赤穂民報
移住の若者2人が栽培 桃とブドウ出荷へ(7月15日)
「赤穂からおいしいフルーツを消費者に届けたい」と市外から移住した若者2人が栽培する大津の果樹園「赤穂フルーツ農園」で、3年前に木を植えた桃とブドウが実をつけた。初めての本格的な収穫期を迎え、出荷作業に励んでいる。
約1ヘクタールの農地にネットで囲んだハウスが並ぶ。「あかつき」「川中島白桃」「清水白桃」など8種類の桃計約340本と「藤稔」「シャインマスカット」など5種類のブドウ計約100本が植わっている。早生種の桃の木にはすでにピンクに色づいた果実が実り、近づくと甘い香りが漂う。
栽培しているのは神戸市出身の小川敬生(としお)さん(30)と加古川市出身の榊原昂輝(こうき)さん(30)。2人は兵庫県立農業大学校の同期だ。卒業後、一旦は肥料メーカーや農機具販売会社に就職したが、子どもの頃から興味があった農業にチャレンジしたいと脱サラ。いくつかの候補地の中から赤穂を選び、2019年の秋に移住した。
一戸建ての空き家を借りて共同生活しながら休耕地を約1ヘクタールを耕した。新規就農者向けの補助金制度を活用し、栽培に必要なハウスは支出を抑えるため自分たちの手で建てた。一本ずつ願いを込めて植えた果樹の幼木は酷暑に負けず順調に生長。ようやく出荷の目途が立った。
「農地を貸してくれた方をはじめ、多くの方の協力のおかげで、ようやくここまで来れました」と小川さん。榊原さんは「将来的に大津で家を構えて、農業専業で家族を養いたいと思っています」と赤穂の地に根を下ろして農業に取り組むつもりだ。
早生種から順に桃は今月中旬から9月初旬まで、ブドウは8月20日ごろから1か月ほど収穫し、今季の出荷量は合計約2トンを見込む。果樹が根を伸ばす範囲を絞る「根域制限栽培」を採用しているため降雨の影響を受けにくく、安定した糖度の果実を出荷できるという。
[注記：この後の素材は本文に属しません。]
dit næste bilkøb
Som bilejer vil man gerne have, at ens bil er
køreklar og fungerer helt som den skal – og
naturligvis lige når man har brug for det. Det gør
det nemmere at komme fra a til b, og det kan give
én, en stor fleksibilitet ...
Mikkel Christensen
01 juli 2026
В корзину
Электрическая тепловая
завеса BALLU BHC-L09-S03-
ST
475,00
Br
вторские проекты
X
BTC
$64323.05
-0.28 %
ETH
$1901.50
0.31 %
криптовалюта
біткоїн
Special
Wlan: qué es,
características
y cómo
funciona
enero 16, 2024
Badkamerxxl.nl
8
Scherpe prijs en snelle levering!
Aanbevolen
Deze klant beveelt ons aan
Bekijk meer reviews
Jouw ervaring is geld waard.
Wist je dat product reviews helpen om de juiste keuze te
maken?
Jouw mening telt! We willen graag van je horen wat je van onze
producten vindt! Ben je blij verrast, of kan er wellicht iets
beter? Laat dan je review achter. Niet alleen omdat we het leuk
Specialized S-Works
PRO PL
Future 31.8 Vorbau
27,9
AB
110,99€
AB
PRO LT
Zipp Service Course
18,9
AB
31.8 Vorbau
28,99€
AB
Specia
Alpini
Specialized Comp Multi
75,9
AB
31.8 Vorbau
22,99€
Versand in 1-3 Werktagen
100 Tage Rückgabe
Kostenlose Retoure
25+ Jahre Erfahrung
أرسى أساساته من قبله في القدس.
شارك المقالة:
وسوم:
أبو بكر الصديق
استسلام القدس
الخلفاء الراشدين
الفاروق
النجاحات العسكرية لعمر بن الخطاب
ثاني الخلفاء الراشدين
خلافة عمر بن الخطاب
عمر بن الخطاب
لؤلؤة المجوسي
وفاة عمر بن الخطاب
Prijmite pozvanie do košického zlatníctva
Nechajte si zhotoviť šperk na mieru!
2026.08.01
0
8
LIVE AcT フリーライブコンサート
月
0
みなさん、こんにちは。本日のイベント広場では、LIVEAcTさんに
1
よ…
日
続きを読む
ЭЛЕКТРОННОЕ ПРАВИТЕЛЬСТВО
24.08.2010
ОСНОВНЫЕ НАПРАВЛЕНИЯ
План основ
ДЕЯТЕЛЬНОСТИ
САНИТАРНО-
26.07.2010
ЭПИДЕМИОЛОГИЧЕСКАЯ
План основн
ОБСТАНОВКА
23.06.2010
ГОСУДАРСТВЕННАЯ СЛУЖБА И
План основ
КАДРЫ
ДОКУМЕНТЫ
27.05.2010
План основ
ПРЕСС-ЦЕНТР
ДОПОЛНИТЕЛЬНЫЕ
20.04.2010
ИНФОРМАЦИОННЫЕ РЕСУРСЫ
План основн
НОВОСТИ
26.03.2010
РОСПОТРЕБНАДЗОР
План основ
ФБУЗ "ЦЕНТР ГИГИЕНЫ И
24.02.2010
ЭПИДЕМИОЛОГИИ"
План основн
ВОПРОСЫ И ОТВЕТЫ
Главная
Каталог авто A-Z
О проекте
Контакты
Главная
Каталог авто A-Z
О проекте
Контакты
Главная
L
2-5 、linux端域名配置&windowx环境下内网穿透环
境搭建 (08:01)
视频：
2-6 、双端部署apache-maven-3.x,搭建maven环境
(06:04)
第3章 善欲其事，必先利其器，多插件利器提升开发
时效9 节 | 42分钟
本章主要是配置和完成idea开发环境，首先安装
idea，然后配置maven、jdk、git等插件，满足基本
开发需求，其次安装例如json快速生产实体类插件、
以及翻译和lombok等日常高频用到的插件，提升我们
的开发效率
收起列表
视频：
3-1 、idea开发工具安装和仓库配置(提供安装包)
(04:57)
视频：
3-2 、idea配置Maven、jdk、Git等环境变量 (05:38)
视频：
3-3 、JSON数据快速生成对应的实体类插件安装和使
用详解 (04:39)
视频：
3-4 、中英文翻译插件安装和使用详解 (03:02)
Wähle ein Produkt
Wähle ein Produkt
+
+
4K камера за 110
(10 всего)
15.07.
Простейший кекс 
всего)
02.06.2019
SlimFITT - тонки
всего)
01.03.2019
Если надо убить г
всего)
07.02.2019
すでに市内のジェラート店に材料として卸す契約が成立し、今後もケーキ店や飲食店などにセールスすることも検討している。
「量より質にこだわりたい。しっかり選別して良いものをお客さんに届けられるように頑張るので、ぜひ一度食べてみてください」。桃は「旬彩蔵赤穂」(元町、TEL43・5150)で中玉(4玉入り)820円、大玉(3玉入り)930円で好評販売中。7月22日(土)には午前9時から2人で店頭直売(試食あり)する。